Generic Coding

Isn’t it amazing to have one and only one function that handles smartly and automatically different scenarios such as diversity in inputs and outputs? It is, indeed. Such philosophy requires some more and deeper planning for the code so to be generic, comprehensive and easy to use. The resulting functions are outstanding. Moreover, such philosophy provides a unique workbench well prepared for the future developments. In the following example, the Backbone function accepts lines (either 2D or 3D) and returns the backbone structure, with no hassle. I am currently working on applying this philosophy to {ADFNE }package.

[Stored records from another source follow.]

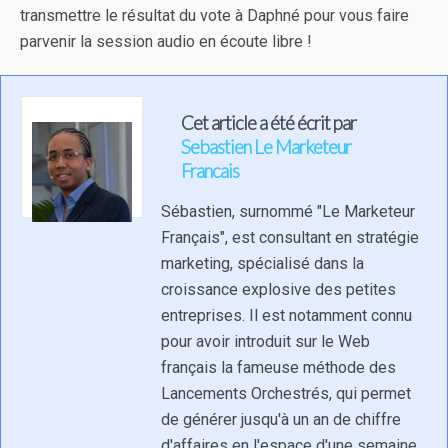
transmettre le résultat du vote à Daphné pour vous faire
parvenir la session audio en écoute libre !
Cet article a été écrit par
Sebastien Le Marketeur
Francais
Sébastien, surnommé "Le Marketeur
Français", est consultant en stratégie
marketing, spécialisé dans la
croissance explosive des petites
entreprises. Il est notamment connu
pour avoir introduit sur le Web
français la fameuse méthode des
Lancements Orchestrés, qui permet
de générer jusqu'à un an de chiffre
d'affaires en l'espace d'une semaine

function [bbn,b] = Backbone(in,tol)
% Backbone
% returns backbone structure of 2D/3D fracture network
%
% Usage :
% [bbn,b] = Backbone(in,tol)
%
% input : in (n,4):lines (2D)
% (n,6):lines (3D)
% tol (1):tolerance
% output: bbn (m,4):lines (2D)
% (m,6):lines (3D)
% b (n), boolean
%
% Alghalandis Discrete Fracture Network Engineering (ADFNE)
% Author: Younes Fadakar Alghalandis
% Copyright (c) 2016 Alghalandis Computing @ http://alghalandis.net
% All rights reserved.

if nargin < 2; tol = 1e-9; end
b = false(size(in,1),1); % mask
while true % iterative check
c = IsolatedLines(in(~b,:),tol);
if ~any(c); break; end % all done?
b(~b) = c;
end
bbn = in(~b,:); % backbone
b = ~b; % mask update
function graph = BackboneToGraph(bbn)
% BackboneToGraph
% returns graph structure generated for 2D/3D backbone
%
% Usage :
% graph = BackboneToGraph(bbn)
%
% input : bbn (m,n):backbone
% output: graph struct:(nodes,edges,node's connected edges,...
% edge's nodes,node's connected nodes,...
% node coordinates)
%
% Alghalandis Discrete Fracture Network Engineering (ADFNE)
% Author: Younes Fadakar Alghalandis
% Copyright (c) 2016 Alghalandis Computing @ http://alghalandis.net
% All rights reserved.

[m,n] = size(bbn);
n = floor(n/2); % 2D/3D switch
kys = unique(Reshape(bbn,[],n),'rows','stable'); % keys:points
k = size(kys,1);
nodes = cell(k,1); % nodes:{edge indices}
for i=1:size(bbn,1)
[~,idx] = ismember(bbn(i,1:n),kys,'rows');
nodes{idx} = [nodes{idx},i];
[~,idx] = ismember(bbn(i,n+1:end),kys,'rows');
nodes{idx} = [nodes{idx},i];
end
edges = cell(m,1); % edges:{node indices}
for i=1:k
nn = nodes{i};
for j=1:numel(nn)
edges{nn(j)} = [edges{nn(j)},i];
end
end
nnn = cell(k,1); % node's neighbor nodes
for i=1:m
nd = edges{i};
nnn{nd(1)} = [nnn{nd(1)},nd(2)];
nnn{nd(2)} = [nnn{nd(2)},nd(1)];
end
graph = struct(); % graph structure
graph.Nodes = nodes;
graph.Edges = edges;
graph.NodeNeighbors = nnn;
graph.NodeLocation = kys;
graph.Size = [k,m];

Note also that, I am removing dependency to third-party packages so everything will be ADFNE itself and Matlab.